The answers to these questions and many more are answered in two free guides from BoatU.S. Consumer Affairs, Buying and Selling a Boat and Guide to Marine Service.
The 34-page Buying and Selling a Boat guide will help the novice navigate unfamiliar waters and remind the seasoned boat owner of landmarks to steer by and trouble spots to avoid when trading up or selling. Unlike buying an automobile, the guide explains what to look for when buying a new or used boat, such as manufacturing standards, surveys and sea trials. Also likely to be unfamiliar to the prospective boat owner - and clearly spelled out in the guide - is information on warrantees, federal documentation, osmotic blisters, marine insurance and boat loans.
For sellers, there's a checklist to help evaluate your boat's condition, information on the pros and cons of selling on your own versus using a broker, and how to write a sales agreement. Important information is also included on how to use the BoatU.S. Consumer Bureau's free services, including the boating industry's only Recall Alert Registry that tracks safety defects for new and subsequent boat owners, the only national complaint database for boats, engines and service providers such as boat dealers, and a dispute mediation program.

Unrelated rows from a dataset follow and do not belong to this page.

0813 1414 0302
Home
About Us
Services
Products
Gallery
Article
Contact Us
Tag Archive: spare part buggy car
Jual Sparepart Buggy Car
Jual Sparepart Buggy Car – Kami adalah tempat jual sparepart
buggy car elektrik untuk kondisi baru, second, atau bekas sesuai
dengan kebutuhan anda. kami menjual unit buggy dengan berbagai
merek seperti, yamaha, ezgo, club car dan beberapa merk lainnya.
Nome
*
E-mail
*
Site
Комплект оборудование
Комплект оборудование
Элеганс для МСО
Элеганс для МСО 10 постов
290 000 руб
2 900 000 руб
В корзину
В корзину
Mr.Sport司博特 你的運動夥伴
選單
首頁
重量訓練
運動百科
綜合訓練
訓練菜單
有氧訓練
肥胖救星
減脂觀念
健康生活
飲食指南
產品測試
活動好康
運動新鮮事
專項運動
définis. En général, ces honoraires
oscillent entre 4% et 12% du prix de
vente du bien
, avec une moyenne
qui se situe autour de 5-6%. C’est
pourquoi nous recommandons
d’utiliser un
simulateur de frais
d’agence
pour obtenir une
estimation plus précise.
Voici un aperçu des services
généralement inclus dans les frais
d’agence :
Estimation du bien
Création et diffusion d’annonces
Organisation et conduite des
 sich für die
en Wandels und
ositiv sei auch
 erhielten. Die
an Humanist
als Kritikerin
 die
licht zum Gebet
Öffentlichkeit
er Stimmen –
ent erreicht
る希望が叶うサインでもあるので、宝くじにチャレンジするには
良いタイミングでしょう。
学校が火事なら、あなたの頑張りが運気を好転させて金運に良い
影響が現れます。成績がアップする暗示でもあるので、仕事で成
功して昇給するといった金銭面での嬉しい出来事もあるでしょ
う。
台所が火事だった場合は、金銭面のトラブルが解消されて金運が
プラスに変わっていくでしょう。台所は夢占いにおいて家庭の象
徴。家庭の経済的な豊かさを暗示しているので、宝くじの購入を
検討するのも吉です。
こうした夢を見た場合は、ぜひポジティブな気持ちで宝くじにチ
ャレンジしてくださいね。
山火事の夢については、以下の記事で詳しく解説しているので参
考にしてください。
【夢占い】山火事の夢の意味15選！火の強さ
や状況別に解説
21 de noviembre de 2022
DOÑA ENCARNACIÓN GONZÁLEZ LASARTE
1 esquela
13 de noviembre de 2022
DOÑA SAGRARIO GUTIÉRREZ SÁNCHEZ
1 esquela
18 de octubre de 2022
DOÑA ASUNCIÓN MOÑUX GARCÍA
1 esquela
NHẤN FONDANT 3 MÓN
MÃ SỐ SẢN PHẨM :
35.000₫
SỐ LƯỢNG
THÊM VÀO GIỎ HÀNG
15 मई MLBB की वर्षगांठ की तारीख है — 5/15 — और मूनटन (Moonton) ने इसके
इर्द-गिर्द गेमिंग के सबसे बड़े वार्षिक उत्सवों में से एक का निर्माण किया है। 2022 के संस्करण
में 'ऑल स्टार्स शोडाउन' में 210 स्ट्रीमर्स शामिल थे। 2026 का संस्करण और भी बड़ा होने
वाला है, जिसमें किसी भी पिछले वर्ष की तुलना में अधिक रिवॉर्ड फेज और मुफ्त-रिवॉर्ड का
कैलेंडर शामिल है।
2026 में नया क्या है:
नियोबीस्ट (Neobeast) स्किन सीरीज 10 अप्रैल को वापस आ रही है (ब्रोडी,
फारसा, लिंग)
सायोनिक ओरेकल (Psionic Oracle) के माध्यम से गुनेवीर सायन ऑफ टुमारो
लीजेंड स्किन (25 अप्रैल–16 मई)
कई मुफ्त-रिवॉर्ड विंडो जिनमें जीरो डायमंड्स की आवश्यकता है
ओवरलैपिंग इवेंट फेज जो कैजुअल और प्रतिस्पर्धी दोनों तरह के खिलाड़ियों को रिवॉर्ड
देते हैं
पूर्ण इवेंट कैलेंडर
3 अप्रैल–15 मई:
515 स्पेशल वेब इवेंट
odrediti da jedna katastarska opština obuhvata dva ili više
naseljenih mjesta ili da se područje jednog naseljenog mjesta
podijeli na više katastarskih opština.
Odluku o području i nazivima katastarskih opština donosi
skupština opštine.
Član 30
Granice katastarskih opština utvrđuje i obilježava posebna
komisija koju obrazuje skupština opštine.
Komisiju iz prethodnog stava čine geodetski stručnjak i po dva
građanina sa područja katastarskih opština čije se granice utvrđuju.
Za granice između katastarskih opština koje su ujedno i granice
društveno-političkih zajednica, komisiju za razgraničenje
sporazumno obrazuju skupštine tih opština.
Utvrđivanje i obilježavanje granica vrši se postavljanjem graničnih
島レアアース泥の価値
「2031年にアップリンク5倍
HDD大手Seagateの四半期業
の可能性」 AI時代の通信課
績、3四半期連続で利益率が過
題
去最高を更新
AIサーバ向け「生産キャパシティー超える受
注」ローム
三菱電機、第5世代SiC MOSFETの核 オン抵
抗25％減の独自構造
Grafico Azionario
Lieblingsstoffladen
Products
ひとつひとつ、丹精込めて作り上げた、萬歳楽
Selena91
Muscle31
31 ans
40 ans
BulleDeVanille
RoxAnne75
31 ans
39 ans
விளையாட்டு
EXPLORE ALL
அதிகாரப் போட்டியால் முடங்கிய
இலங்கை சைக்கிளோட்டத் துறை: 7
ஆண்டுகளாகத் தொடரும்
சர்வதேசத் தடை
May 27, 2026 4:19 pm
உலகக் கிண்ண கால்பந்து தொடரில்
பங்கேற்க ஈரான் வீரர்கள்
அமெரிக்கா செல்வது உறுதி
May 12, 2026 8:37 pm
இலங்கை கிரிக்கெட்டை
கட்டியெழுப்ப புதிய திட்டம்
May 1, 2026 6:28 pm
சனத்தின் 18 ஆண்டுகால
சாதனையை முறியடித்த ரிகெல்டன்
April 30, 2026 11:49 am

The 34-page Guide to Marine Service has additional information geared for the current boat owner. This includes services provided by on-the-water towers, storage facilities such as marinas, overland transport, extended warranties, or how to handle billing disputes. Both guides are available online at http://www.BoatUS.com/consumer ,by calling 703-461-2856 or by e-mail Consumer Protection@BoatUS.com.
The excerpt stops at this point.